Collected data
↓↓↓

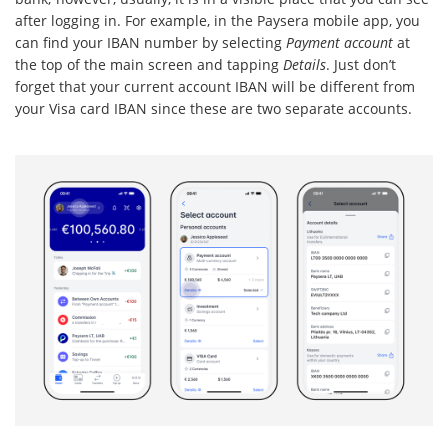
after logging in. For example, in the Paysera mobile app, you
can find your IBAN number by selecting
Payment account
at
the top of the main screen and tapping
Details
. Just don’t
forget that your current account IBAN will be different from
your Visa card IBAN since these are two separate accounts.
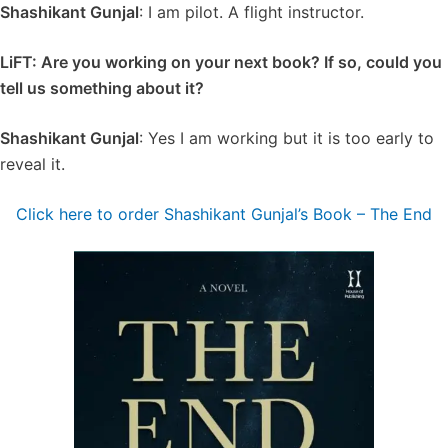
Shashikant Gunjal
: I am pilot. A flight instructor.
LiFT: Are you working on your next book? If so, could you
tell us something about it?
Shashikant Gunjal
: Yes I am working but it is too early to
reveal it.
Click here to order Shashikant Gunjal’s Book – The End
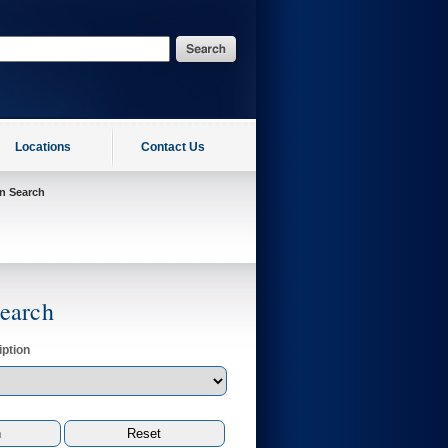
Locations
Contact Us
on Search
Search
ption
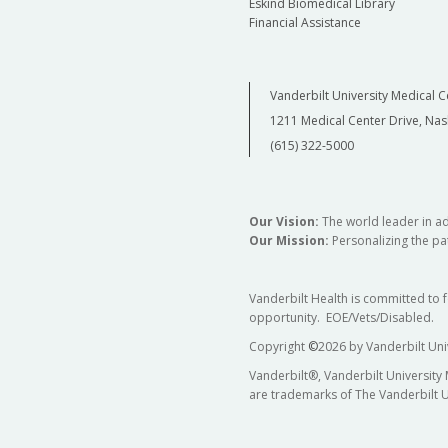
Eskind Biomedical Library
Financial Assistance
Vanderbilt University Medical C
1211 Medical Center Drive, Nas
(615) 322-5000
Our Vision:
The world leader in a
Our Mission:
Personalizing the pat
Vanderbilt Health is committed to 
opportunity. EOE/Vets/Disabled.
Copyright
©
2026 by Vanderbilt Uni
Vanderbilt®, Vanderbilt University
are trademarks of The Vanderbilt U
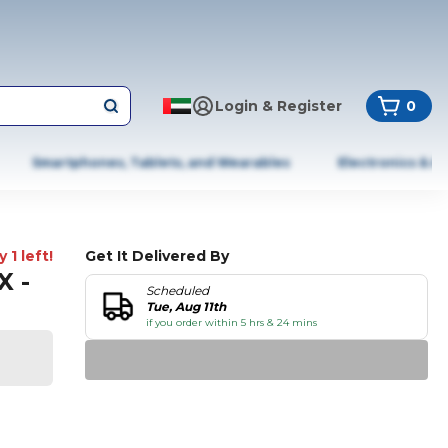
Login & Register
0
Smartphones, Tablets, and Wearables
Electronics & A
 1 left!
Get It Delivered By
X -
Scheduled
Tue, Aug 11th
if you order within 5 hrs & 24 mins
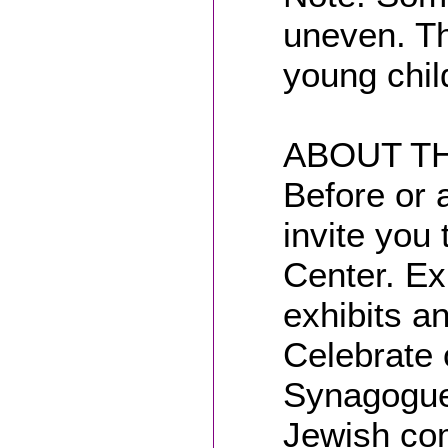
uneven. Th
young chil
ABOUT TH
Before or 
invite you 
Center. Ex
exhibits a
Celebrate 
Synagogue 
Jewish com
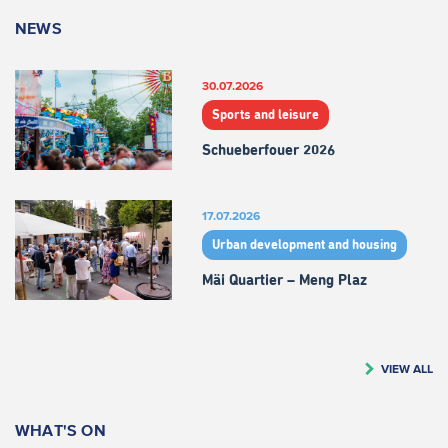
NEWS
30.07.2026
Sports and leisure
Schueberfouer 2026
17.07.2026
Urban development and housing
Mäi Quartier – Meng Plaz
VIEW ALL
WHAT'S ON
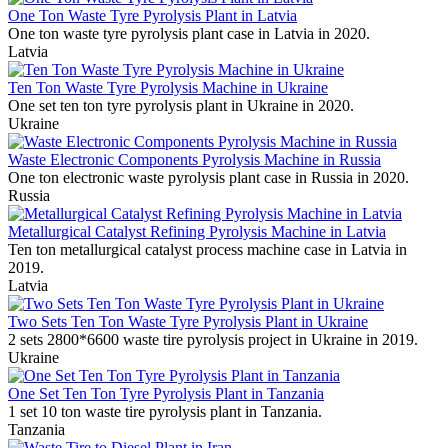
One Ton Waste Tyre Pyrolysis Plant in Latvia
One ton waste tyre pyrolysis plant case in Latvia in 2020.
Latvia
Ten Ton Waste Tyre Pyrolysis Machine in Ukraine
One set ten ton tyre pyrolysis plant in Ukraine in 2020.
Ukraine
Waste Electronic Components Pyrolysis Machine in Russia
One ton electronic waste pyrolysis plant case in Russia in 2020.
Russia
Metallurgical Catalyst Refining Pyrolysis Machine in Latvia
Ten ton metallurgical catalyst process machine case in Latvia in
2019.
Latvia
Two Sets Ten Ton Waste Tyre Pyrolysis Plant in Ukraine
2 sets 2800*6600 waste tire pyrolysis project in Ukraine in 2019.
Ukraine
One Set Ten Ton Tyre Pyrolysis Plant in Tanzania
1 set 10 ton waste tire pyrolysis plant in Tanzania.
Tanzania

↑↑↑

* **TASK STATEMENT**:
Return a copy of each line in the entries that contains "Ukraine".

* **RESPONSE AREA**:
Ten Ton Waste Tyre Pyrolysis Machine in Ukraine
One set ten ton tyre pyrolysis plant in Ukraine in 2020.
Ukraine
Two Sets Ten Ton Waste Tyre Pyrolysis Plant in Ukraine
2 sets 2800*6600 waste tire pyrolysis project in Ukraine in 2019.
Ukraine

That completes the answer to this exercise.